I just finished installing this unit on my Livingston 14, a small
open skiff. I used an 4" x 4" x 6" waterproof electrical box, mounted on the transom under the engine, to house the relays and wiring. I imagine this would work for jackplates etc.

How do you post pics here? I have them on my hard drive.


----------



## tntwill (Aug 24, 2011)

put them on photobucket than paste to this site


----------



## Les_Lammers (Feb 17, 2007)

Photobucket sucks. I don't use sites that collect personal data. Too bad this site does not allow uploading photos from a hard drive.

At any rate these boxes are great for protecting electrical devices in open skiffs.


----------



## HaMm3r (Dec 11, 2006)

Try tinypic.com to host your photos. Been using it for years.


----------



## firecat1981 (Nov 27, 2007)

I second photobucket, it's the easiest way. I understand the not wanting to collect data deal, but every site including this one collects data in one form or another.


----------



## Les_Lammers (Feb 17, 2007)

The pics are out of order...sorry.

This keeps the relays completely dry. I also wrapped the relays with silicone rescue tape that I got at West Marine. The remainder of the wiring is stowed in the battery box.
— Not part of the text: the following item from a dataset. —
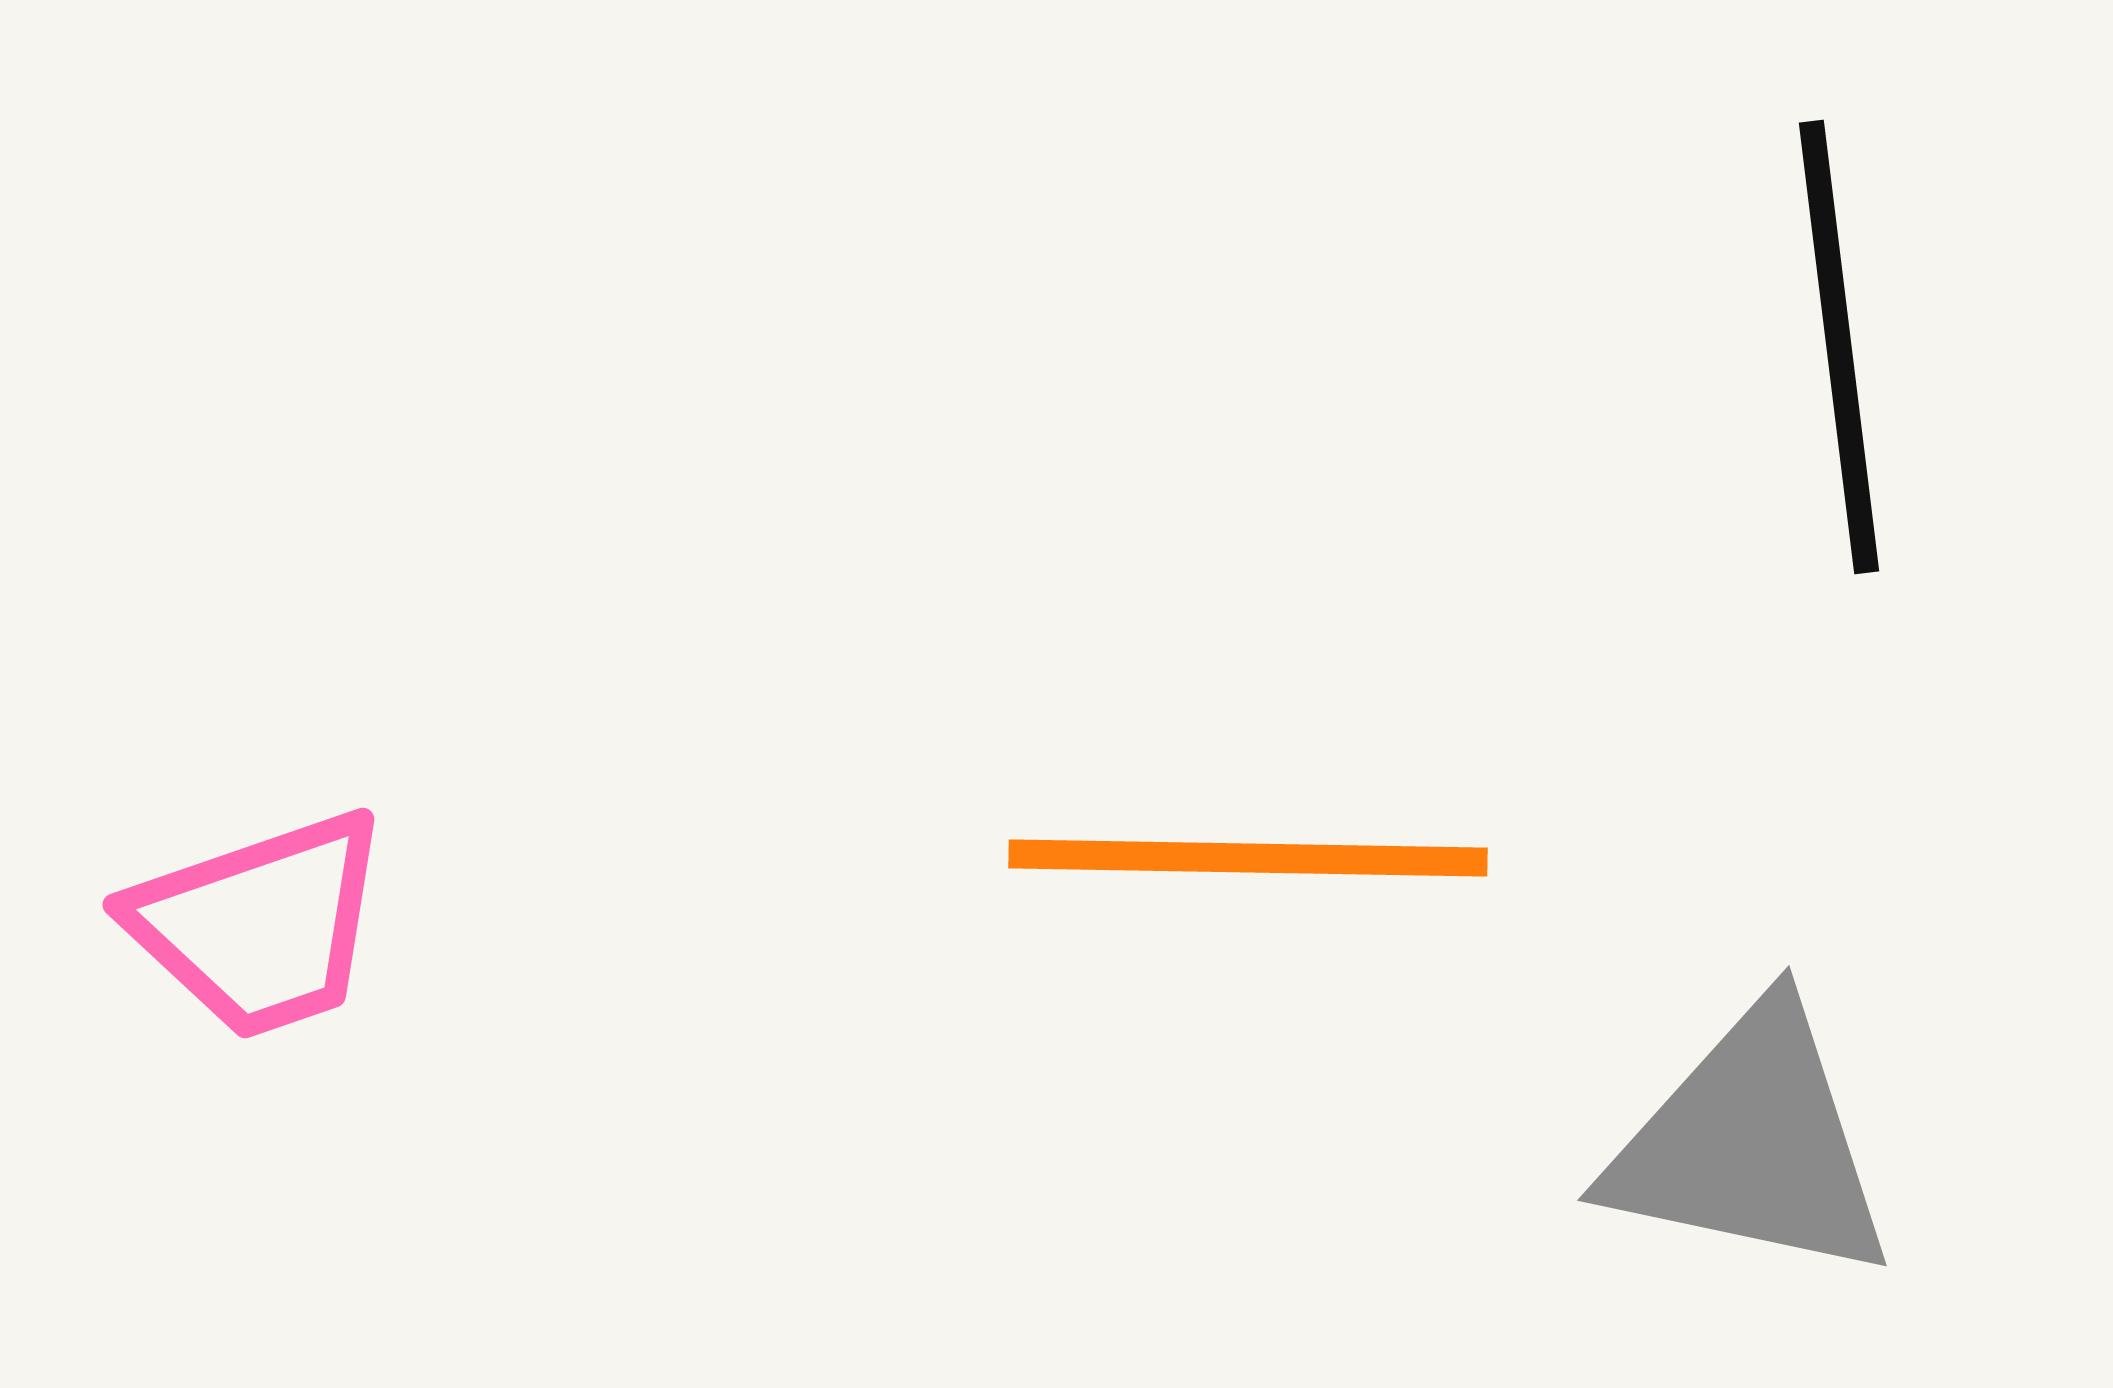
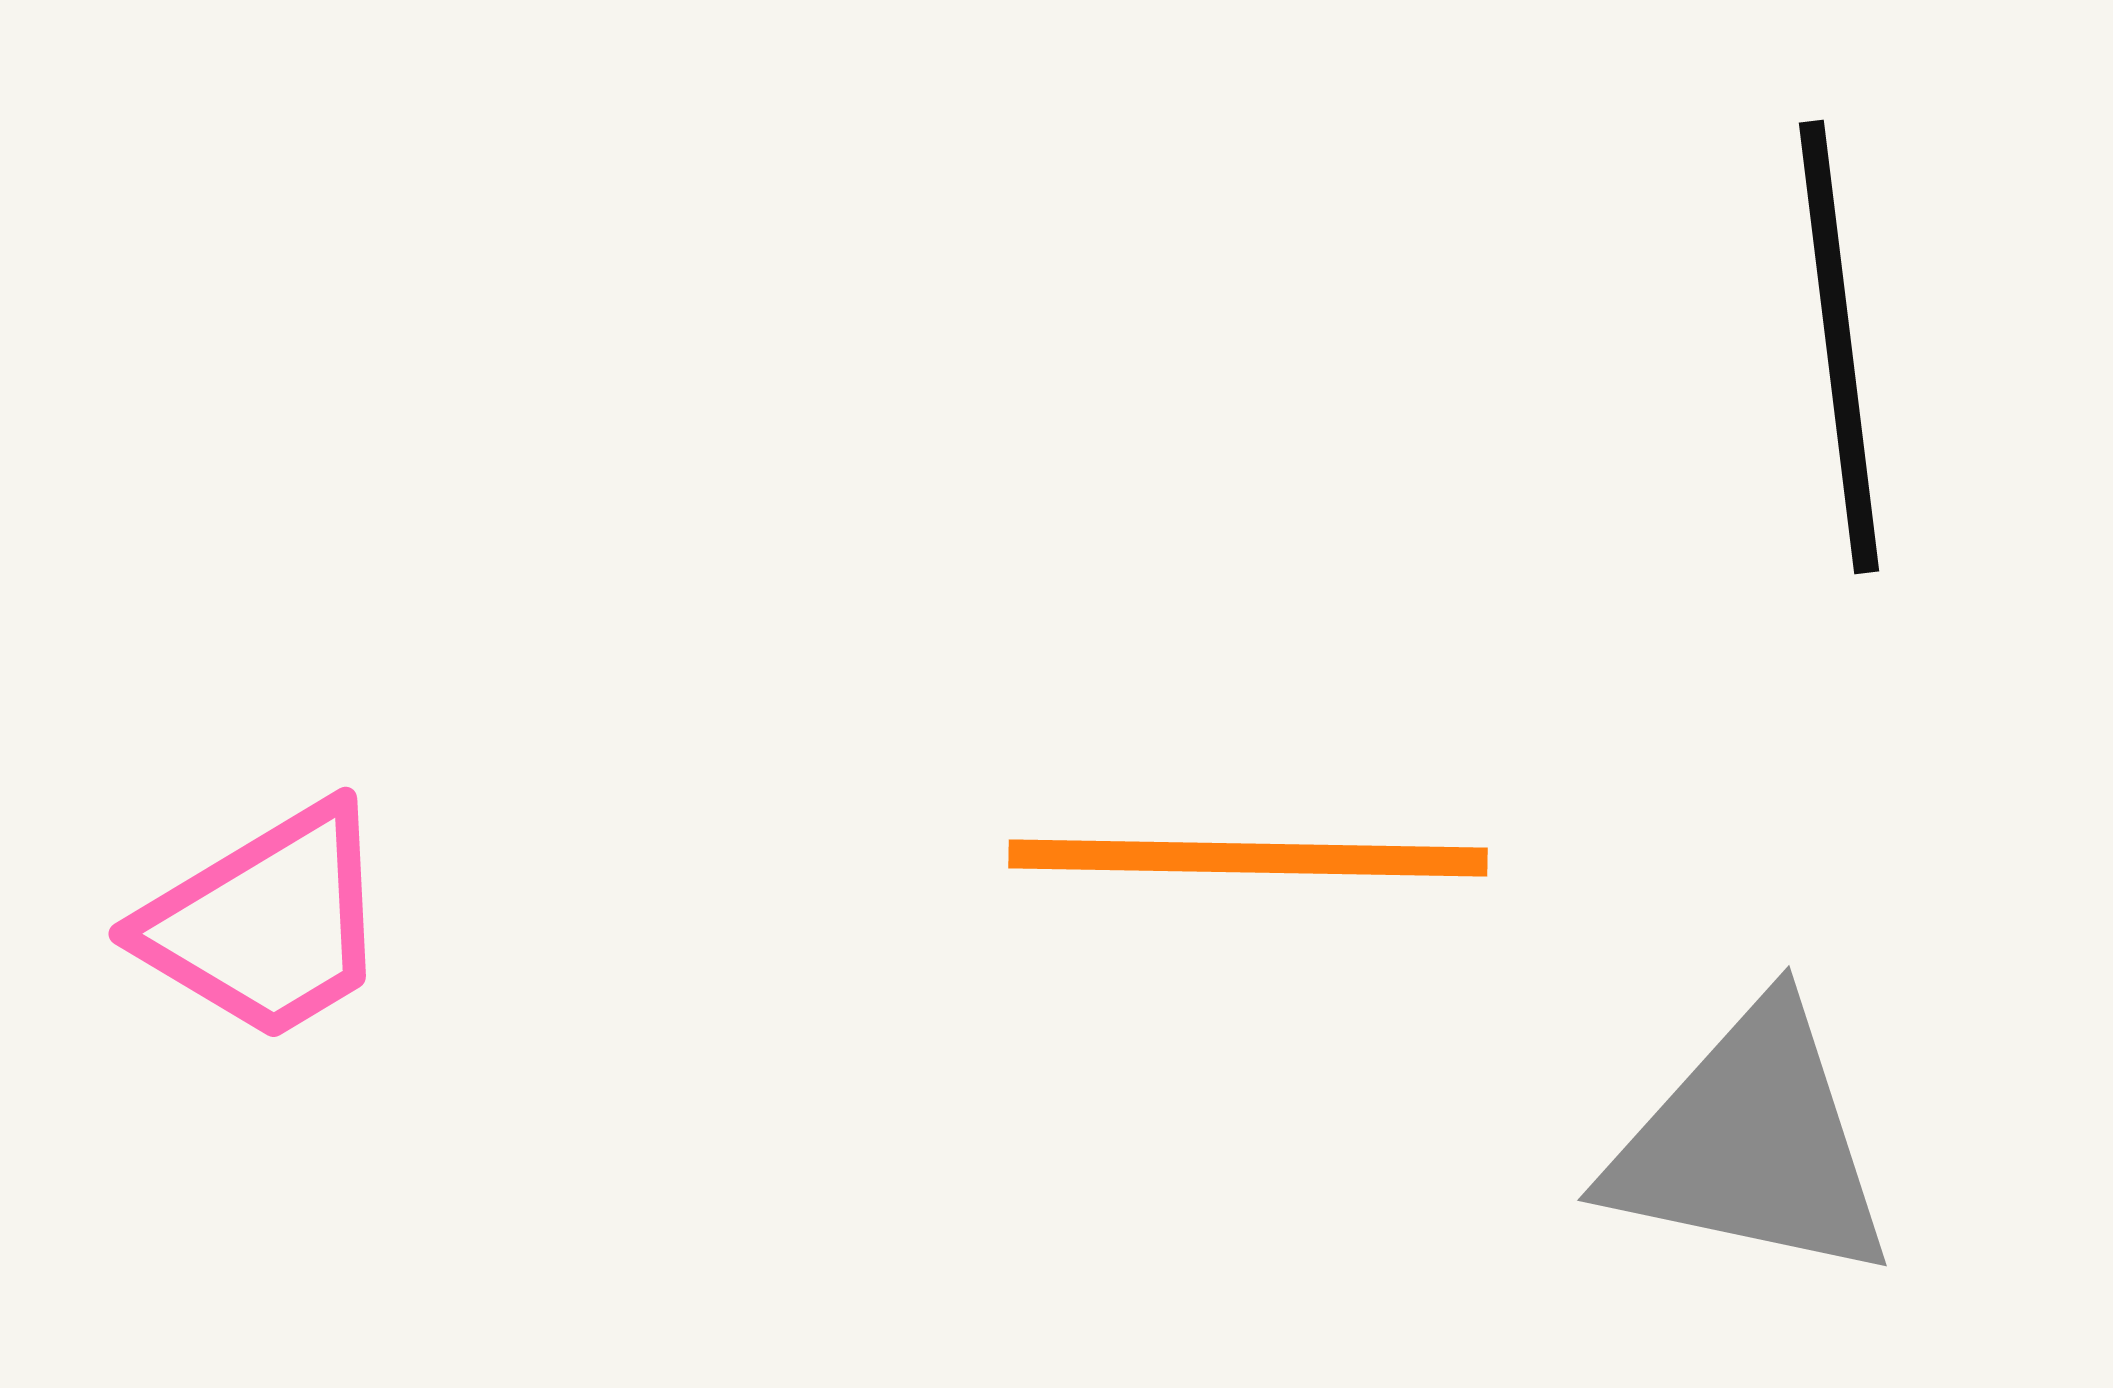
pink trapezoid: moved 7 px right, 2 px up; rotated 12 degrees counterclockwise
The 'conduit' is 5/8" OD tubing made by Watts. The ends are sealed with silicone.
I think these boxes would be good for switch panels too. Just get one big enough and cut out the cover and affix the panel to it. This box is 6" x 6" x 4".


----------



## Les_Lammers (Feb 17, 2007)

> Try tinypic.com to host your photos. Been using it for years.


Thanks. It worked great!


----------



## firecat1981 (Nov 27, 2007)

Looks great, where were you a year ago with this idea, lol.


----------



## HaMm3r (Dec 11, 2006)

> Thanks. It worked great!


You're welcome. Tinypic is awesome and sorely undervalued compared to sites like Photobucket. You don't even have to register to post pictures if that's what you want. However, if you do register you can create albums and organize your stuff, just like the more recognized sites.

I like what you did with the waterproofing. I'm still early enough along in my build, that I may consider something similar. Will have to study your pics a bit more.


----------



## Les_Lammers (Feb 17, 2007)

> Looks great, where were you a year ago with this idea, lol.


Thanks FC. A year ago I was ordering the hull. I'll post some pics of the whole build/boat as soon as I get it out where I can get out of it.


----------



## Les_Lammers (Feb 17, 2007)

I like what you did with the waterproofing. I'm still early enough along in my build, that I may consider something similar. Will have to study your pics a bit more.

Thanks. It was not difficult...just a little thinking outside the box. This is an open catamaran hull and presented a few obstacles.  If you want more pics, send me an email. 

I wrapped the actuators with this http://www.rescuetape.com/ 
even though they are in the box.


----------